It’s May already! Which means the Chelsea Flower Show will be on our TV screens before the end of the month. So pull up an armchair (as all the official tickets are sold out) – here’s what to look out for at this year’s show…
A major campaign for the RHS, Greening Grey Britain aims to reverse the trend in the UK for paving over our front gardens and drives. It also hopes to improve the green space in communal living accommodation (flats and apartments) and inspire more gardens, window boxes and flowers in urban environments.
Paving over front gardens and green areas has been shown to increase the flood risk in local communities and increases the heat in the local area as paved surfaces retain heat. With this in mind the RHS Greening Grey Britain garden will be a show highlight this year – perhaps it might even inspire you to get the pickaxe out on your own paved areas? The garden demonstrates how to grow plants even in challenging locations (akward layouts, vertical walls, small balconies) and make your space welcoming and alive.
In the Fresh Garden catagory, Jack Dunckley’s ‘The Bermuda Triangle’ garden showcases the best of modern design and exotic planting, with a conceptual volcano and abundant foliage. At 23 Jack is also one of the youngest exhibitors and looks set to shake up our ideas about garden design.
Manoj Malde’s garden, ‘Inland Homes: Beneath a Mexican Sky’, is a vibrant and colourful garden which uses the artist Luis Barragan as its inspiration.

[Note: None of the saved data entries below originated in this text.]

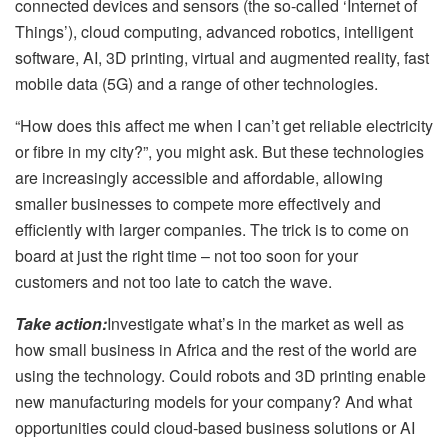
connected devices and sensors (the so-called ‘Internet of
Things’), cloud computing, advanced robotics, intelligent
software, AI, 3D printing, virtual and augmented reality, fast
mobile data (5G) and a range of other technologies.
“How does this affect me when I can’t get reliable electricity
or fibre in my city?”, you might ask. But these technologies
are increasingly accessible and affordable, allowing
smaller businesses to compete more effectively and
efficiently with larger companies. The trick is to come on
board at just the right time – not too soon for your
customers and not too late to catch the wave.
Take action:
Investigate what’s in the market as well as
how small business in Africa and the rest of the world are
using the technology. Could robots and 3D printing enable
new manufacturing models for your company? And what
opportunities could cloud-based business solutions or AI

Combining drought tolerant planting with bold swathes of wall colour, this arresting and invigorating garden shows British gardeners how to take the plunge with colour.

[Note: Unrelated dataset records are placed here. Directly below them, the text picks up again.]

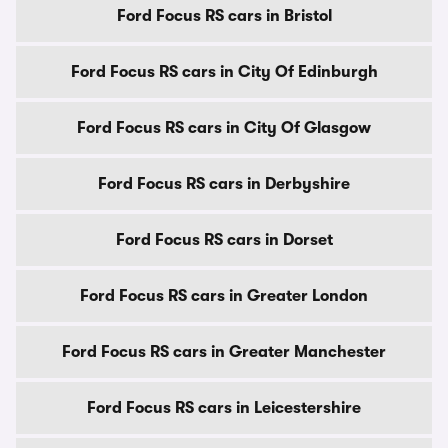
Ford Focus RS cars in Bristol
Ford Focus RS cars in City Of Edinburgh
Ford Focus RS cars in City Of Glasgow
Ford Focus RS cars in Derbyshire
Ford Focus RS cars in Dorset
Ford Focus RS cars in Greater London
Ford Focus RS cars in Greater Manchester
Ford Focus RS cars in Leicestershire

These small and intricately detailed gardens range this year from the Mediterannean to the Lowestoft coast. The International Boat Building Training College in Lowestoft has made a smaller replica of a 900 year old boat, discovered in the broads in 2013, to celebrate the maritime heritage of the region. The planting reflects the wild and beautiful natural flora of the broads, with rare ferns, meadowsweet and loosestrife contributing to a naturalistic and fluid planting palette.
At Chelsea, pretty much everything is worth tuning-in to see, but some more unusual sights include a show garden with a real beach as well as a Great Pavillion display that shows how plants are adapted to shady conditions. The ‘Delight in the Dark’ exhibit will illuminate visitors about the ways that plants adapt to shade, including iridescent plants.

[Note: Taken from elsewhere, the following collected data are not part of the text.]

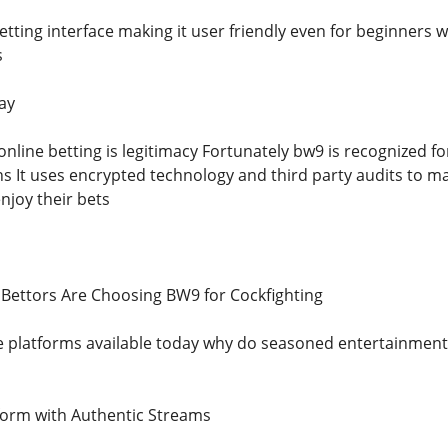
etting interface making it user friendly even for beginners 
s
ay
online betting is legitimacy Fortunately bw9 is recognized f
ns It uses encrypted technology and third party audits to m
njoy their bets
Bettors Are Choosing BW9 for Cockfighting
e platforms available today why do seasoned entertainmen
form with Authentic Streams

Burncoose Nurseries will also be highlighting the lesser known work that moths, flies and beetles perform in polinating plants.
Although all the tickets for this year’s show are sold out, there’s still a pretty good view to be had from your sofa, as the camera angles and interview pieces often get right inside the gardens. You might not get the sounds, scents and atmosphere at home, but you’ll avoid the heavy crowds at least.
Chelsea flower show is held from 23rd – 27th May 2017. Hosted across the BBC on various platforms including TV, radio and social media.